===== Given records =====
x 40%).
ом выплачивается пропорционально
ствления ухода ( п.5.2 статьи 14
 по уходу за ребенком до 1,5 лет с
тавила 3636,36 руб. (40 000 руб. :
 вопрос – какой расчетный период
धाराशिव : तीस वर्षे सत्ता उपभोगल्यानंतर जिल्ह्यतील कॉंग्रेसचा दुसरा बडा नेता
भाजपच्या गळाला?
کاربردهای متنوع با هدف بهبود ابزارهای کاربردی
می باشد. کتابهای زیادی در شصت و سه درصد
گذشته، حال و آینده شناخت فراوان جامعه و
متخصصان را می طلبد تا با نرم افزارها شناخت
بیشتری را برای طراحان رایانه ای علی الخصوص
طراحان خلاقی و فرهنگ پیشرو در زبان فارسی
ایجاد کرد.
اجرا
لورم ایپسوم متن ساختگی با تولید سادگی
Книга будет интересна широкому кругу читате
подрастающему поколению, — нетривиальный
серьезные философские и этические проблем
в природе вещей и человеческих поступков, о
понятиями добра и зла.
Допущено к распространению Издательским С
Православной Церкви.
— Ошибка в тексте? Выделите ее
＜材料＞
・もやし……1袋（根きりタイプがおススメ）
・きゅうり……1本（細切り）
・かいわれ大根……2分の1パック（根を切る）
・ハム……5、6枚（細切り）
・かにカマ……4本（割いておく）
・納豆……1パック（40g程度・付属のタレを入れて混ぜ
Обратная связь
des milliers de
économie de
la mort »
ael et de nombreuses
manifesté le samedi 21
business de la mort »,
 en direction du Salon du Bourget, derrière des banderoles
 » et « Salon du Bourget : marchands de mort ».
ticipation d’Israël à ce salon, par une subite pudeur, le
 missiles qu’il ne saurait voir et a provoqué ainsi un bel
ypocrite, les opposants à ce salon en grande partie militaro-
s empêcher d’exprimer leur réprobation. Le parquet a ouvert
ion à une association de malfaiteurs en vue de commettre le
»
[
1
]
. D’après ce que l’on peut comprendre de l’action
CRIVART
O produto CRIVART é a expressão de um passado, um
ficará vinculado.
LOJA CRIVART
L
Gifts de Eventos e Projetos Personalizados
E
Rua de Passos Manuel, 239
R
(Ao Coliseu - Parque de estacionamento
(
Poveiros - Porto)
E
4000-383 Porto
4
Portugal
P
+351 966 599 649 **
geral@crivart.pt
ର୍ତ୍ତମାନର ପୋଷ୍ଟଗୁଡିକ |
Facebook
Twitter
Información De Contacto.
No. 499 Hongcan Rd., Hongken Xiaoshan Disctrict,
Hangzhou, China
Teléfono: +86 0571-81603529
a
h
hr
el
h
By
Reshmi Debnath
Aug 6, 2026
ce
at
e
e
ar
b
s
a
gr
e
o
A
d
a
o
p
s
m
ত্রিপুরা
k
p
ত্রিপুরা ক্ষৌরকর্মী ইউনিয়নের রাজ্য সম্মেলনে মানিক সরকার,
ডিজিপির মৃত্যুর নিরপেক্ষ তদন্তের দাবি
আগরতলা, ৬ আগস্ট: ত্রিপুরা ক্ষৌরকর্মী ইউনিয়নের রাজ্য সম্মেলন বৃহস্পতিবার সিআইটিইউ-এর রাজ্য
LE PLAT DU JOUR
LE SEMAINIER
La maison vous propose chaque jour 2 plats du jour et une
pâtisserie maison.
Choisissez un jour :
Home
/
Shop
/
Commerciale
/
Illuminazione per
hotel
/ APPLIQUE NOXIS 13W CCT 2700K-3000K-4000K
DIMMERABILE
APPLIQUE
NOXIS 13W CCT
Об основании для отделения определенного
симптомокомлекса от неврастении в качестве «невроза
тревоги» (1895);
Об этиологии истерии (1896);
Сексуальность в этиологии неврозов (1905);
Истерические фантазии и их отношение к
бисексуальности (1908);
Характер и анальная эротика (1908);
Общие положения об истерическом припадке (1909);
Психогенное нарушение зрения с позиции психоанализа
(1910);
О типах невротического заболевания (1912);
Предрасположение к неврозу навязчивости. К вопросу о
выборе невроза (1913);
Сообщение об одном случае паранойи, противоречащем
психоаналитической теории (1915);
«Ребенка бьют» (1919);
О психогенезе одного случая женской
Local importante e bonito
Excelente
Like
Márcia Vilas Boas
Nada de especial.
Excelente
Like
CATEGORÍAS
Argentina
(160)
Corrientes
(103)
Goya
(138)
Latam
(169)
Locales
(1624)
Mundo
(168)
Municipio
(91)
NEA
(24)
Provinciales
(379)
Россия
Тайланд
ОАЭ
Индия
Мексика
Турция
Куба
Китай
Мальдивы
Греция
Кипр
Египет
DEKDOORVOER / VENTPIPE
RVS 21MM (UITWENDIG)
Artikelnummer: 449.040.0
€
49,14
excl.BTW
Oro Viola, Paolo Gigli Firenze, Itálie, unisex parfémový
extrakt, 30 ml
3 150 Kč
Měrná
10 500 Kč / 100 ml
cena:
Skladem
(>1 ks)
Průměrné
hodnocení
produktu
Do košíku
=====
Word for word, set down the lines from the beginning of the records through the line that holds "کاربردهای متنوع با هدف بهبود ابزارهای کاربردی". Leave out the rest.

x 40%).
ом выплачивается пропорционально
ствления ухода ( п.5.2 статьи 14
 по уходу за ребенком до 1,5 лет с
тавила 3636,36 руб. (40 000 руб. :
 вопрос – какой расчетный период
धाराशिव : तीस वर्षे सत्ता उपभोगल्यानंतर जिल्ह्यतील कॉंग्रेसचा दुसरा बडा नेता
भाजपच्या गळाला?
کاربردهای متنوع با هدف بهبود ابزارهای کاربردی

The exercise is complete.